“I was offered a free villa in Hollywood, but I said no thank you, I prefer to live in Italy.”
– Ennio Morricone
Travel is a privilege that gives us the opportunity to observe, and hopefully learn from, cultures and customs that are not our own; especially when it comes to food traditions. Some places shock us with their infinite array of seemingly bizarre delicacies made from parts of the animal that we dare not pronounce. Palermo, Sicily’s marvellously chaotic capital, is a shining example. Every lunch hour locals gather in clusters, jostling together cheek by jowl on hot, bustling sidewalks to savour the centuries old street food known as pane ca meusa. This arguably mouth-watering sandwich is heaped with a steaming mound of cow spleen, lung, and trachea, all boiled together and fried in pig lard, put on a bun, and sprinkled with ricotta and caciocavallo. Buon appetitio! – some would say. Yet, while I am not about to join those throngs of famished Sicilians in their quest for the perfect spleen sandwich, I have discovered, over the many years spent travelling around this diverse and fascinating island, that the strength of the Sicilian character comes from the unsatiable necessity to uncover beauty in even the humblest of circumstances.

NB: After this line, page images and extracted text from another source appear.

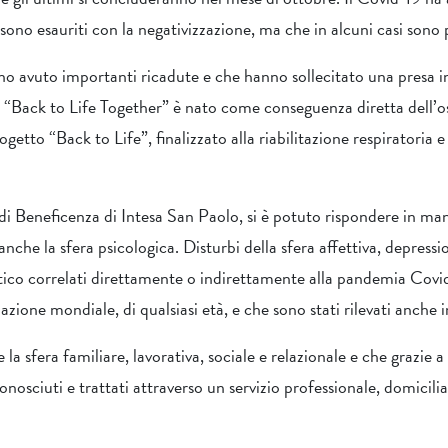
 sono esauriti con la negativizzazione, ma che in alcuni casi son
no avuto importanti ricadute e che hanno sollecitato una presa i
 “Back to Life Together” è nato come conseguenza diretta dell’oss
ogetto “Back to Life”, finalizzato alla riabilitazione respiratoria
i Beneficenza di Intesa San Paolo, si è potuto rispondere in man
che la sfera psicologica. Disturbi della sfera affettiva, depression
atico correlati direttamente o indirettamente alla pandemia Cov
azione mondiale, di qualsiasi età, e che sono stati rilevati anche 
 la sfera familiare, lavorativa, sociale e relazionale e che grazie 
osciuti e trattati attraverso un servizio professionale, domiciliar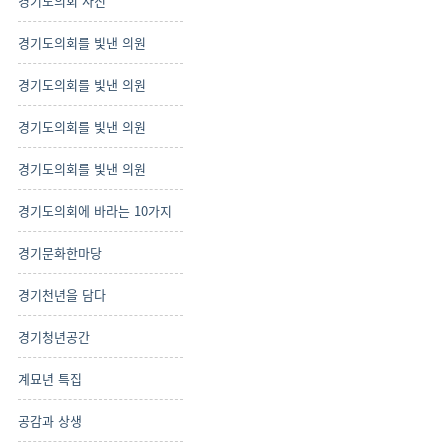
경기도의회 사진
경기도의회를 빛낸 의원
경기도의회를 빛낸 의원
경기도의회를 빛낸 의원
경기도의회를 빛낸 의원
경기도의회에 바라는 10가지
경기문화한마당
경기천년을 담다
경기청년공간
계묘년 특집
공감과 상생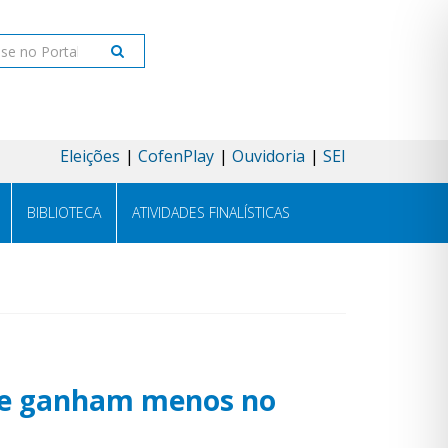
ar
Eleições
CofenPlay
Ouvidoria
SEI
BIBLIOTECA
ATIVIDADES FINALÍSTICAS
s e ganham menos no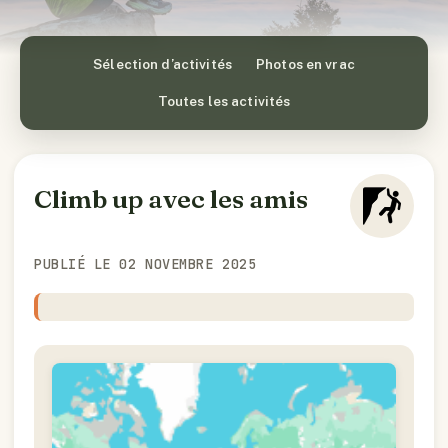
Sélection d’activités
Photos en vrac
Toutes les activités
Climb up avec les amis
PUBLIÉ LE 02 NOVEMBRE 2025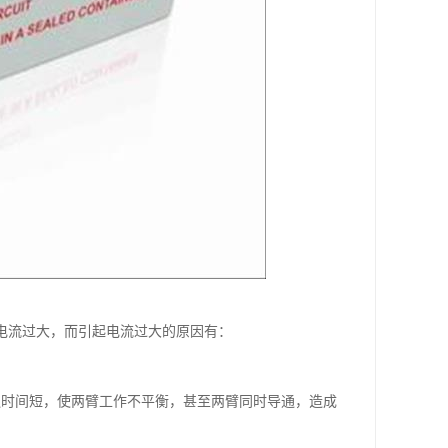
电流过大，而引起电流过大的原因有：
通时间短，使两臂工作不平衡，甚至两臂同时导通，造成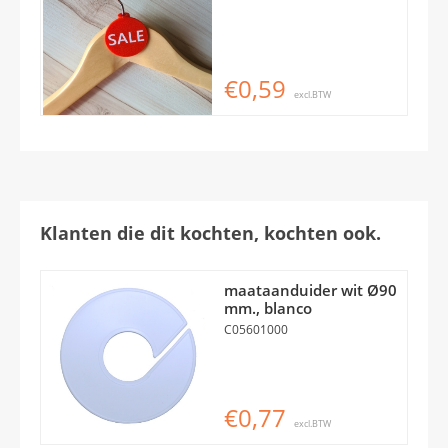
€0,59
excl.BTW
Klanten die dit kochten, kochten ook.
maataanduider wit Ø90
mm., blanco
C05601000
€0,77
excl.BTW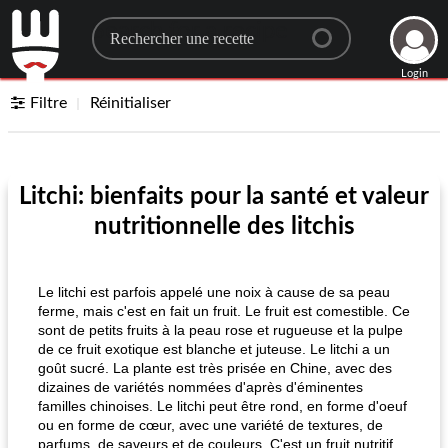
Search for a recipe
Login
Filtre
Réinitialiser
Litchi: bienfaits pour la santé et valeur
nutritionnelle des litchis
Le litchi est parfois appelé une noix à cause de sa peau
ferme, mais c'est en fait un fruit. Le fruit est comestible. Ce
sont de petits fruits à la peau rose et rugueuse et la pulpe
de ce fruit exotique est blanche et juteuse. Le litchi a un
goût sucré. La plante est très prisée en Chine, avec des
dizaines de variétés nommées d'après d'éminentes
familles chinoises. Le litchi peut être rond, en forme d'oeuf
ou en forme de cœur, avec une variété de textures, de
parfums, de saveurs et de couleurs. C'est un fruit nutritif,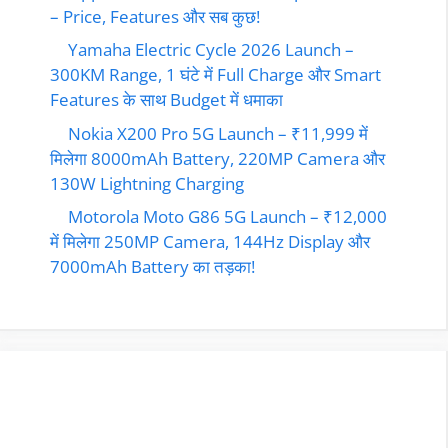
– Price, Features और सब कुछ!
Yamaha Electric Cycle 2026 Launch –
300KM Range, 1 घंटे में Full Charge और Smart
Features के साथ Budget में धमाका
Nokia X200 Pro 5G Launch – ₹11,999 में
मिलेगा 8000mAh Battery, 220MP Camera और
130W Lightning Charging
Motorola Moto G86 5G Launch – ₹12,000
में मिलेगा 250MP Camera, 144Hz Display और
7000mAh Battery का तड़का!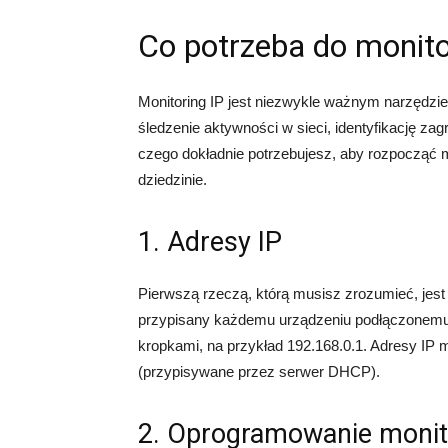
Co potrzeba do monito
Monitoring IP jest niezwykle ważnym narzędzie
śledzenie aktywności w sieci, identyfikację z
czego dokładnie potrzebujesz, aby rozpocząć mon
dziedzinie.
1. Adresy IP
Pierwszą rzeczą, którą musisz zrozumieć, jest p
przypisany każdemu urządzeniu podłączonemu do
kropkami, na przykład 192.168.0.1. Adresy IP
(przypisywane przez serwer DHCP).
2. Oprogramowanie monit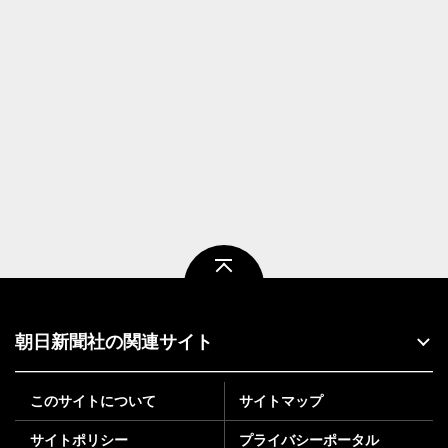
ページトップ
朝日新聞社の関連サイト
このサイトについて
サイトマップ
サイトポリシー
プライバシーポータル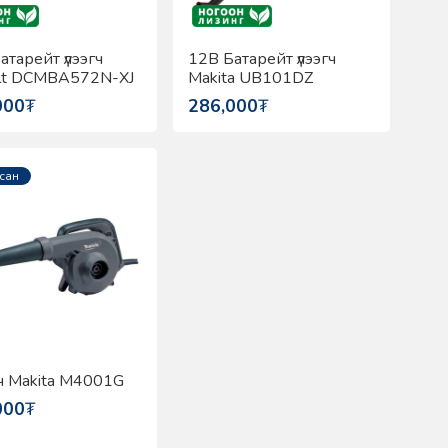
атарейт үлээгч
12В Батарейт үлээгч
lt DCMBA572N-XJ
Makita UB101DZ
000
₮
286,000
₮
сан
ч Makita M4001G
000
₮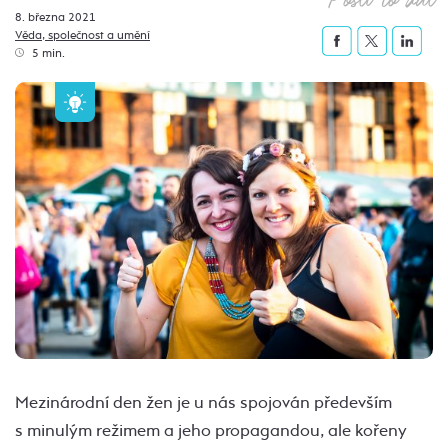
8. března 2021
Věda, společnost a umění
5 min.
Mezinárodní den žen je u nás spojován především
s minulým režimem a jeho propagandou, ale kořeny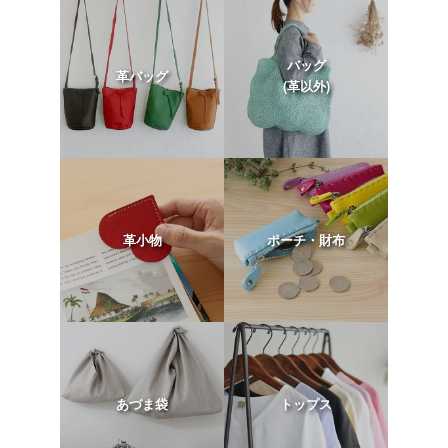
バッグ
革バッグ
(革以外)
革小物
ポーチ・財布
あづま袋
トップス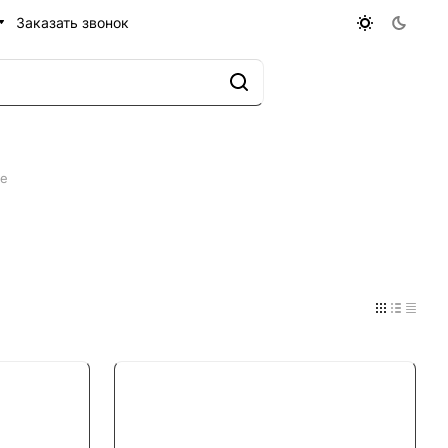
Заказать звонок
ые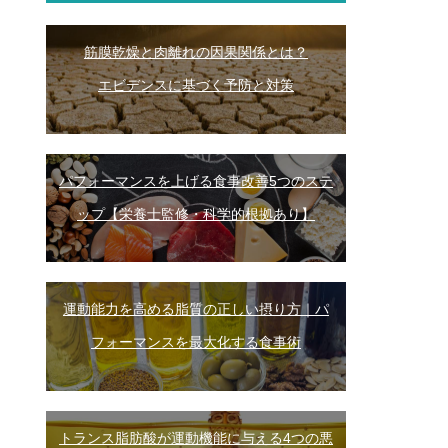
筋膜乾燥と肉離れの因果関係とは？
エビデンスに基づく予防と対策
パフォーマンスを上げる食事改善5つのステ
ップ【栄養士監修・科学的根拠あり】
運動能力を高める脂質の正しい摂り方｜パ
フォーマンスを最大化する食事術
トランス脂肪酸が運動機能に与える4つの悪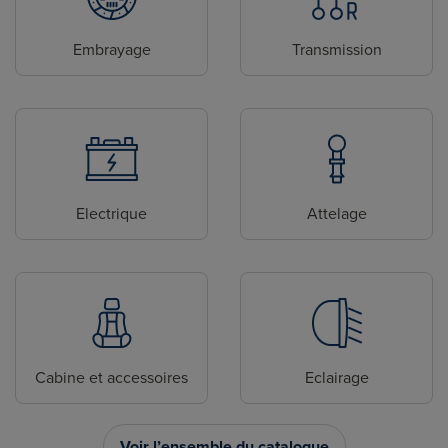
Embrayage
Transmission
Electrique
Attelage
Cabine et accessoires
Eclairage
Voir l’ensemble du catalogue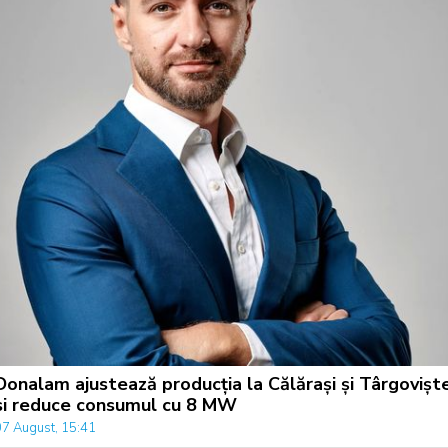
Donalam ajustează producția la Călărași și Târgovișt
si reduce consumul cu 8 MW
07 August, 15:41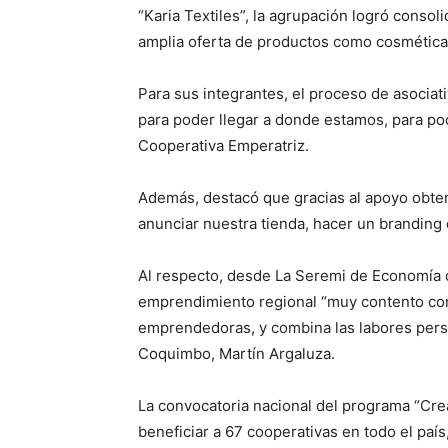
“Karia Textiles”, la agrupación logró conso
amplia oferta de productos como cosmética na
Para sus integrantes, el proceso de asociat
para poder llegar a donde estamos, para pod
Cooperativa Emperatriz.
Además, destacó que gracias al apoyo obteni
anunciar nuestra tienda, hacer un branding
Al respecto, desde La Seremi de Economía de
emprendimiento regional “muy contento co
emprendedoras, y combina las labores per
Coquimbo, Martín Argaluza.
La convocatoria nacional del programa “Cre
beneficiar a 67 cooperativas en todo el paí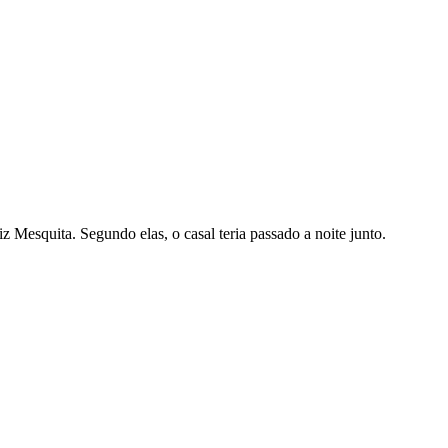
Mesquita. Segundo elas, o casal teria passado a noite junto.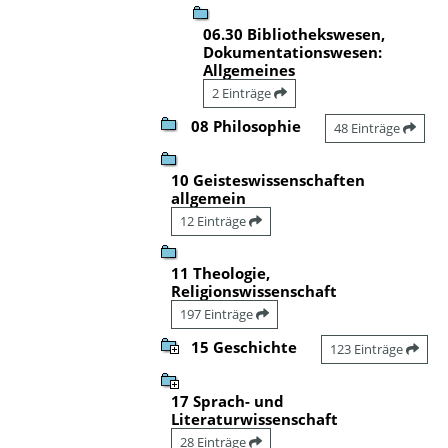
06.30 Bibliothekswesen,
Dokumentationswesen:
Allgemeines
2 Einträge
08 Philosophie
48 Einträge
10 Geisteswissenschaften
allgemein
12 Einträge
11 Theologie,
Religionswissenschaft
197 Einträge
15 Geschichte
123 Einträge
17 Sprach- und
Literaturwissenschaft
28 Einträge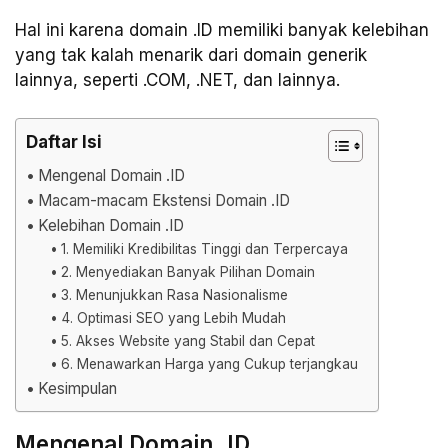
Hal ini karena domain .ID memiliki banyak kelebihan
yang tak kalah menarik dari domain generik
lainnya, seperti .COM, .NET, dan lainnya.
Daftar Isi
Mengenal Domain .ID
Macam-macam Ekstensi Domain .ID
Kelebihan Domain .ID
1. Memiliki Kredibilitas Tinggi dan Terpercaya
2. Menyediakan Banyak Pilihan Domain
3. Menunjukkan Rasa Nasionalisme
4. Optimasi SEO yang Lebih Mudah
5. Akses Website yang Stabil dan Cepat
6. Menawarkan Harga yang Cukup terjangkau
Kesimpulan
Mengenal Domain .ID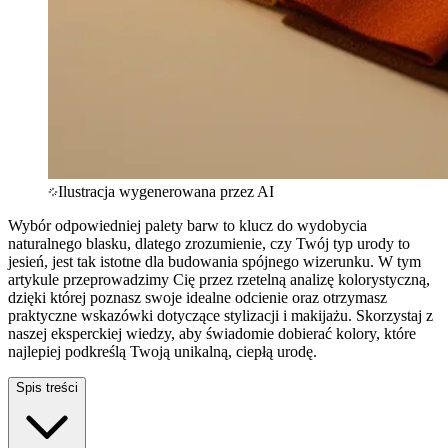
Ilustracja wygenerowana przez AI
Wybór odpowiedniej palety barw to klucz do wydobycia
naturalnego blasku, dlatego zrozumienie, czy Twój typ urody to
jesień, jest tak istotne dla budowania spójnego wizerunku. W tym
artykule przeprowadzimy Cię przez rzetelną analizę kolorystyczną,
dzięki której poznasz swoje idealne odcienie oraz otrzymasz
praktyczne wskazówki dotyczące stylizacji i makijażu. Skorzystaj z
naszej eksperckiej wiedzy, aby świadomie dobierać kolory, które
najlepiej podkreślą Twoją unikalną, ciepłą urodę.
Spis treści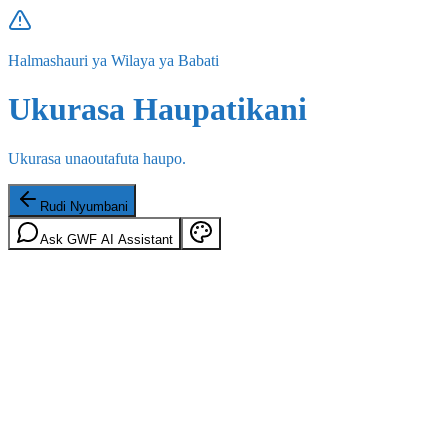
Halmashauri ya Wilaya ya Babati
Ukurasa Haupatikani
Ukurasa unaoutafuta haupo.
Rudi Nyumbani
Ask GWF AI Assistant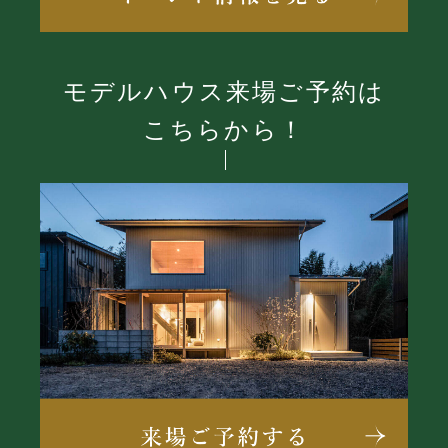
モデルハウス来場ご予約は
こちらから！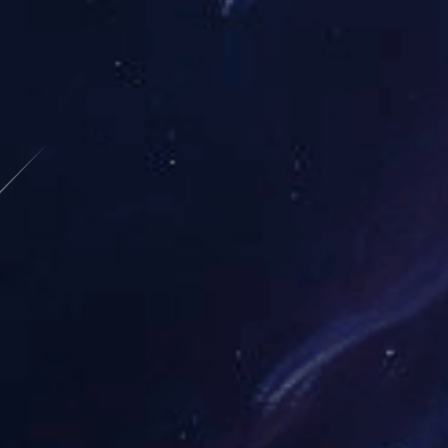
世界杯预选赛亚洲区：国足迎来关键战，出线
形势严峻
接下来的比赛对于国足来说至关重要，每一分都决定
着最终的命运。
足球专区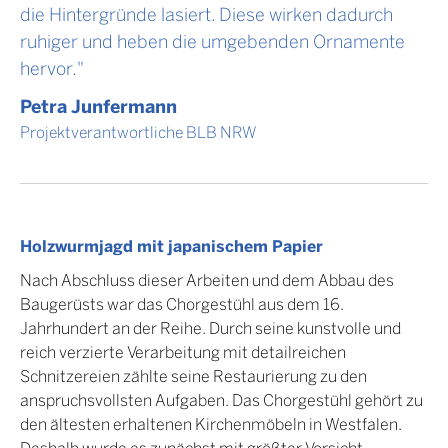
die Hintergründe lasiert. Diese wirken dadurch
ruhiger und heben die umgebenden Ornamente
hervor."
Petra Junfermann
Projektverantwortliche BLB NRW
Holzwurmjagd mit japanischem Papier
Nach Abschluss dieser Arbeiten und dem Abbau des
Baugerüsts war das Chorgestühl aus dem 16.
Jahrhundert an der Reihe. Durch seine kunstvolle und
reich verzierte Verarbeitung mit detailreichen
Schnitzereien zählte seine Restaurierung zu den
anspruchsvollsten Aufgaben. Das Chorgestühl gehört zu
den ältesten erhaltenen Kirchenmöbeln in Westfalen.
Deshalb wurde es zunächst mit größter Vorsicht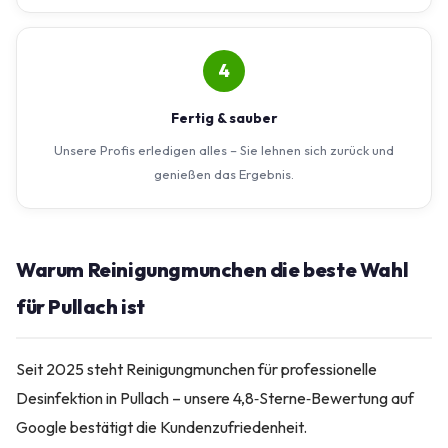
4
Fertig & sauber
Unsere Profis erledigen alles – Sie lehnen sich zurück und
genießen das Ergebnis.
Warum Reinigungmunchen die beste Wahl
für Pullach ist
Seit 2025 steht Reinigungmunchen für professionelle
Desinfektion in Pullach – unsere 4,8‑Sterne‑Bewertung auf
Google bestätigt die Kundenzufriedenheit.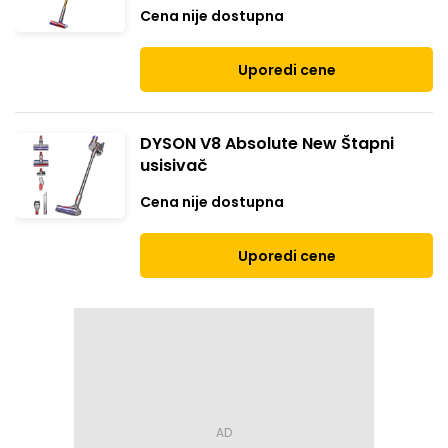
Cena nije dostupna
Uporedi cene
DYSON V8 Absolute New Štapni
usisivač
Cena nije dostupna
Uporedi cene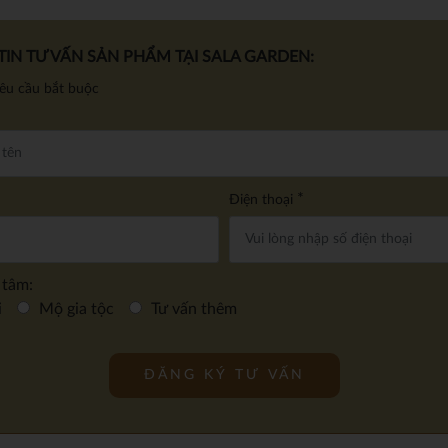
IN TƯ VẤN SẢN PHẨM TẠI SALA GARDEN:
yêu cầu bắt buộc
*
Điện thoại
 tâm:
i
Mộ gia tộc
Tư vấn thêm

Italy is a place that, for those of us who have fallen for her extravagant charms, buries itself deep within the marrow of our desire to live life with an uninhibited enthusiasm. Italians seem to have perfected the Art of Living Well, in the same way that Australians have patented the nonchalant notion of She’ll be Right Mate, and the English have refined the age-old tradition of How to Form a Line Politely and Without Delay. From the vertiginous, snow-capped alps of Alto Adige in the country’s far north, to the tiny winding, geranium filled alleyways that snake the seaside town of Otranto, on the southern coast of Puglia, and down into the jewel of the Mediterranean that is Sicily, you will find a dizzying array of cultural, regional, and agricultural differences that make Italy one of the most diverse countries on the planet. Yet, regardless of position or wealth, status, or origin, above all else Italians hold sacred the concept of beauty. This inextricable ideal of beauty lies not only in the tangible surroundings of home or place, but it also extends to a full and happy life filled with moments of joy found in the everyday, and of the love and connection to family. You may not ‘have it all’, but you can have a beautiful life. It is this strength of Italian character that continually pulls me back to a country that I fell in love with all those years ago.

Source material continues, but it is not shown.